Since its inauguration until the concession, the stretch between Porto Nacional and Anapólis, under VALEC's management, has transported 18 locomotives (February 2015), 26,000 tons of soybean meal (December 2015), 13,000 tons of shredded wood (December 2016 to March 2017), 8,000 tons of manganese ore (October 2017) and 62 bars of rail measuring 240 meters each (December 2017). The capacity to transport new cargo through this section was limited by the lack of terminals and the inability to get the cargo to a port, constrained by the capacity on the Carajás Railway, which could only absorb new trains after the duplication was completed in 2018.
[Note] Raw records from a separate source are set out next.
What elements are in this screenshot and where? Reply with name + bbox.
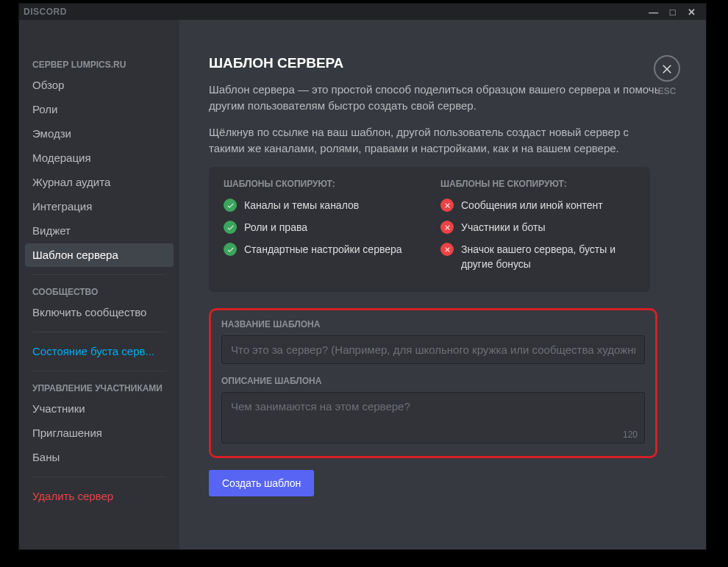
char-count: 120 bbox=[623, 429, 638, 440]
sidebar-item-integrations[interactable]: Интеграция bbox=[25, 195, 174, 218]
sidebar-item-emoji[interactable]: Эмодзи bbox=[25, 122, 174, 146]
sidebar-item-boost-status[interactable]: Состояние буста серв... bbox=[25, 340, 174, 363]
sidebar-header-server: СЕРВЕР LUMPICS.RU bbox=[25, 55, 174, 73]
check-icon bbox=[224, 221, 237, 234]
sidebar-item-enable-community[interactable]: Включить сообщество bbox=[25, 301, 174, 324]
wont-copy-header: ШАБЛОНЫ НЕ СКОПИРУЮТ: bbox=[440, 179, 635, 189]
sidebar-item-bans[interactable]: Баны bbox=[25, 446, 174, 469]
app-window: DISCORD — □ ✕ СЕРВЕР LUMPICS.RU Обзор Ро… bbox=[18, 3, 707, 550]
sidebar-header-community: СООБЩЕСТВО bbox=[25, 282, 174, 300]
sidebar-divider bbox=[32, 477, 166, 477]
sidebar-item-overview[interactable]: Обзор bbox=[25, 74, 174, 97]
esc-label: ESC bbox=[658, 86, 677, 96]
will-copy-text: Роли и права bbox=[244, 220, 307, 235]
wont-copy-text: Сообщения или иной контент bbox=[461, 198, 603, 213]
create-template-button[interactable]: Создать шаблон bbox=[209, 470, 314, 496]
wont-copy-item: Участники и боты bbox=[440, 220, 635, 235]
settings-sidebar: СЕРВЕР LUMPICS.RU Обзор Роли Эмодзи Моде… bbox=[19, 20, 179, 549]
check-icon bbox=[224, 199, 237, 212]
close-icon bbox=[660, 62, 674, 75]
wont-copy-item: Значок вашего сервера, бусты и другие бо… bbox=[440, 242, 635, 271]
sidebar-divider bbox=[32, 274, 166, 275]
cross-icon bbox=[440, 221, 454, 234]
page-description-2: Щёлкнув по ссылке на ваш шаблон, другой … bbox=[209, 124, 665, 157]
will-copy-item: Каналы и темы каналов bbox=[224, 198, 418, 213]
wont-copy-item: Сообщения или иной контент bbox=[440, 198, 635, 213]
template-desc-label: ОПИСАНИЕ ШАБЛОНА bbox=[221, 376, 645, 386]
sidebar-item-widget[interactable]: Виджет bbox=[25, 219, 174, 243]
close-settings-button[interactable] bbox=[654, 55, 680, 82]
page-description-1: Шаблон сервера — это простой способ поде… bbox=[209, 82, 665, 114]
will-copy-text: Стандартные настройки сервера bbox=[244, 242, 402, 257]
will-copy-header: ШАБЛОНЫ СКОПИРУЮТ: bbox=[224, 179, 418, 189]
window-maximize[interactable]: □ bbox=[663, 7, 682, 18]
template-desc-textarea[interactable] bbox=[221, 392, 645, 443]
template-name-label: НАЗВАНИЕ ШАБЛОНА bbox=[221, 319, 645, 329]
sidebar-item-delete-server[interactable]: Удалить сервер bbox=[25, 485, 174, 508]
template-copy-info-box: ШАБЛОНЫ СКОПИРУЮТ: Каналы и темы каналов… bbox=[209, 167, 650, 292]
sidebar-item-audit-log[interactable]: Журнал аудита bbox=[25, 171, 174, 194]
content-area: ESC ШАБЛОН СЕРВЕРА Шаблон сервера — это … bbox=[179, 20, 706, 549]
sidebar-divider bbox=[32, 371, 166, 371]
cross-icon bbox=[440, 243, 454, 256]
window-minimize[interactable]: — bbox=[644, 7, 663, 18]
titlebar: DISCORD — □ ✕ bbox=[19, 4, 706, 20]
sidebar-item-server-template[interactable]: Шаблон сервера bbox=[25, 243, 174, 267]
sidebar-item-invites[interactable]: Приглашения bbox=[25, 421, 174, 445]
sidebar-divider bbox=[32, 332, 166, 332]
will-copy-item: Роли и права bbox=[224, 220, 418, 235]
will-copy-item: Стандартные настройки сервера bbox=[224, 242, 418, 257]
app-name: DISCORD bbox=[24, 7, 67, 17]
sidebar-item-members[interactable]: Участники bbox=[25, 397, 174, 421]
window-close[interactable]: ✕ bbox=[682, 7, 702, 18]
sidebar-header-members: УПРАВЛЕНИЕ УЧАСТНИКАМИ bbox=[25, 379, 174, 396]
sidebar-item-roles[interactable]: Роли bbox=[25, 98, 174, 121]
wont-copy-text: Значок вашего сервера, бусты и другие бо… bbox=[461, 242, 635, 271]
sidebar-item-moderation[interactable]: Модерация bbox=[25, 146, 174, 170]
cross-icon bbox=[440, 199, 454, 212]
page-title: ШАБЛОН СЕРВЕРА bbox=[209, 55, 665, 71]
template-name-input[interactable] bbox=[221, 335, 645, 364]
check-icon bbox=[224, 243, 237, 256]
wont-copy-text: Участники и боты bbox=[461, 220, 545, 235]
will-copy-text: Каналы и темы каналов bbox=[244, 198, 359, 213]
template-form-highlight: НАЗВАНИЕ ШАБЛОНА ОПИСАНИЕ ШАБЛОНА 120 bbox=[209, 308, 657, 458]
=== Ouro Verde de Goiás (GO) to Estrela d'Oeste (SP) ===
In the first half of 2021, Rumo Logística launched operations on the Central-South extension of the North-South Railway and built two terminals. In São Simão (GO), a terminal with a static capacity of 42,000 tons and a transport capacity of 5.5 million tons of soybeans, corn and soybean meal per year was constructed with investments of R$711 million. In Rio Verde (GO), a large Multimodal Terminal for soybeans and fertilizers with the capacity to handle 11 million tons per year was built. On June 9, 2022, Rumo Logística and Usina Coruripe inaugurated a sugar terminal in Iturama (MG) capable of handling 2 million tons of export sugar per year. The Santa Helena de Goiás Multimodal Terminal is under construction by Infra S.A.

The entire stretch between Porto Nacional (TO) and Estrela d'Oeste (SP) became fully operational in June 2023.